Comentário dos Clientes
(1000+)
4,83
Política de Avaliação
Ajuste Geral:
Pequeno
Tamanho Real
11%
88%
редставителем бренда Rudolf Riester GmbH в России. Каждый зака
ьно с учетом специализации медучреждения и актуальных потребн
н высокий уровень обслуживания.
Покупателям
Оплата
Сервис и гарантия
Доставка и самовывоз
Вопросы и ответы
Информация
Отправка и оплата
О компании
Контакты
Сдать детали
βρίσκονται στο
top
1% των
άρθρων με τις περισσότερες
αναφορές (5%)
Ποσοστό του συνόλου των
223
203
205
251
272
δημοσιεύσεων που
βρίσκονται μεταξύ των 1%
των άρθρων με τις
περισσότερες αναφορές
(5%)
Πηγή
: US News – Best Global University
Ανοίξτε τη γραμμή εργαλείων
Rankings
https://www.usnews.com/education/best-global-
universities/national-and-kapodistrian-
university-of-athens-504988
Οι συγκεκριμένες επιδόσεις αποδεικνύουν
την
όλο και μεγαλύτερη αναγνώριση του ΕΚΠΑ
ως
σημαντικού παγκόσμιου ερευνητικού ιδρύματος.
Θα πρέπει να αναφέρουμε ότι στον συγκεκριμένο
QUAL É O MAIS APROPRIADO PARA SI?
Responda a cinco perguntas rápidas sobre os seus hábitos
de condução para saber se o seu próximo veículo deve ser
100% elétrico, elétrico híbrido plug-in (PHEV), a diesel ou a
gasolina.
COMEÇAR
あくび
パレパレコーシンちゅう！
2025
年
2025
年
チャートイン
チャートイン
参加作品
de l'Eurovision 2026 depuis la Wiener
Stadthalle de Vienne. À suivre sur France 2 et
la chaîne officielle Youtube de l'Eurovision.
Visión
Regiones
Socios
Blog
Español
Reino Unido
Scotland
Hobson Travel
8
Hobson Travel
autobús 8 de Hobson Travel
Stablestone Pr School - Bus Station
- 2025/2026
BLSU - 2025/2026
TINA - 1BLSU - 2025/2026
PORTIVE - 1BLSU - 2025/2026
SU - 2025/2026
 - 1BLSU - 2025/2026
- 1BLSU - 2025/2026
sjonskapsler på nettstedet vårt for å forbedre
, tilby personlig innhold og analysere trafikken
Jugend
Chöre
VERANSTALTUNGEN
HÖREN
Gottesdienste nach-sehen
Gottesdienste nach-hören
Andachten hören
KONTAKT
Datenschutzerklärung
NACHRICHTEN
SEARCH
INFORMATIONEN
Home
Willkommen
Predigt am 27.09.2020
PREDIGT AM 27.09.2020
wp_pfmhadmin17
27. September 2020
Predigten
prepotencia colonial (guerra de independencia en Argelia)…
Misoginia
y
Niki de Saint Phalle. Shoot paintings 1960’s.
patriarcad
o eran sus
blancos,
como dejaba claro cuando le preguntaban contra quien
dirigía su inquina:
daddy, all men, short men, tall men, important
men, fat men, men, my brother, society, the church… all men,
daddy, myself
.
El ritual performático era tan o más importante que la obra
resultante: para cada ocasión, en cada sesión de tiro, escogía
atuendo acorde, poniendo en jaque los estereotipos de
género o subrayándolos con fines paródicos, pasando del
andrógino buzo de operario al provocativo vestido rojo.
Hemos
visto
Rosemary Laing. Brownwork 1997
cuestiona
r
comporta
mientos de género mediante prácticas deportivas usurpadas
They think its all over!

Problem details:
Word for word, repeat every record.

Written response:
Comentário dos Clientes
(1000+)
4,83
Política de Avaliação
Ajuste Geral:
Pequeno
Tamanho Real
11%
88%
редставителем бренда Rudolf Riester GmbH в России. Каждый зака
ьно с учетом специализации медучреждения и актуальных потребн
н высокий уровень обслуживания.
Покупателям
Оплата
Сервис и гарантия
Доставка и самовывоз
Вопросы и ответы
Информация
Отправка и оплата
О компании
Контакты
Сдать детали
βρίσκονται στο
top
1% των
άρθρων με τις περισσότερες
αναφορές (5%)
Ποσοστό του συνόλου των
223
203
205
251
272
δημοσιεύσεων που
βρίσκονται μεταξύ των 1%
των άρθρων με τις
περισσότερες αναφορές
(5%)
Πηγή
: US News – Best Global University
Ανοίξτε τη γραμμή εργαλείων
Rankings
https://www.usnews.com/education/best-global-
universities/national-and-kapodistrian-
university-of-athens-504988
Οι συγκεκριμένες επιδόσεις αποδεικνύουν
την
όλο και μεγαλύτερη αναγνώριση του ΕΚΠΑ
ως
σημαντικού παγκόσμιου ερευνητικού ιδρύματος.
Θα πρέπει να αναφέρουμε ότι στον συγκεκριμένο
QUAL É O MAIS APROPRIADO PARA SI?
Responda a cinco perguntas rápidas sobre os seus hábitos
de condução para saber se o seu próximo veículo deve ser
100% elétrico, elétrico híbrido plug-in (PHEV), a diesel ou a
gasolina.
COMEÇAR
あくび
パレパレコーシンちゅう！
2025
年
2025
年
チャートイン
チャートイン
参加作品
de l'Eurovision 2026 depuis la Wiener
Stadthalle de Vienne. À suivre sur France 2 et
la chaîne officielle Youtube de l'Eurovision.
Visión
Regiones
Socios
Blog
Español
Reino Unido
Scotland
Hobson Travel
8
Hobson Travel
autobús 8 de Hobson Travel
Stablestone Pr School - Bus Station
- 2025/2026
BLSU - 2025/2026
TINA - 1BLSU - 2025/2026
PORTIVE - 1BLSU - 2025/2026
SU - 2025/2026
 - 1BLSU - 2025/2026
- 1BLSU - 2025/2026
sjonskapsler på nettstedet vårt for å forbedre
, tilby personlig innhold og analysere trafikken
Jugend
Chöre
VERANSTALTUNGEN
HÖREN
Gottesdienste nach-sehen
Gottesdienste nach-hören
Andachten hören
KONTAKT
Datenschutzerklärung
NACHRICHTEN
SEARCH
INFORMATIONEN
Home
Willkommen
Predigt am 27.09.2020
PREDIGT AM 27.09.2020
wp_pfmhadmin17
27. September 2020
Predigten
prepotencia colonial (guerra de independencia en Argelia)…
Misoginia
y
Niki de Saint Phalle. Shoot paintings 1960’s.
patriarcad
o eran sus
blancos,
como dejaba claro cuando le preguntaban contra quien
dirigía su inquina:
daddy, all men, short men, tall men, important
men, fat men, men, my brother, society, the church… all men,
daddy, myself
.
El ritual performático era tan o más importante que la obra
resultante: para cada ocasión, en cada sesión de tiro, escogía
atuendo acorde, poniendo en jaque los estereotipos de
género o subrayándolos con fines paródicos, pasando del
andrógino buzo de operario al provocativo vestido rojo.
Hemos
visto
Rosemary Laing. Brownwork 1997
cuestiona
r
comporta
mientos de género mediante prácticas deportivas usurpadas
They think its all over!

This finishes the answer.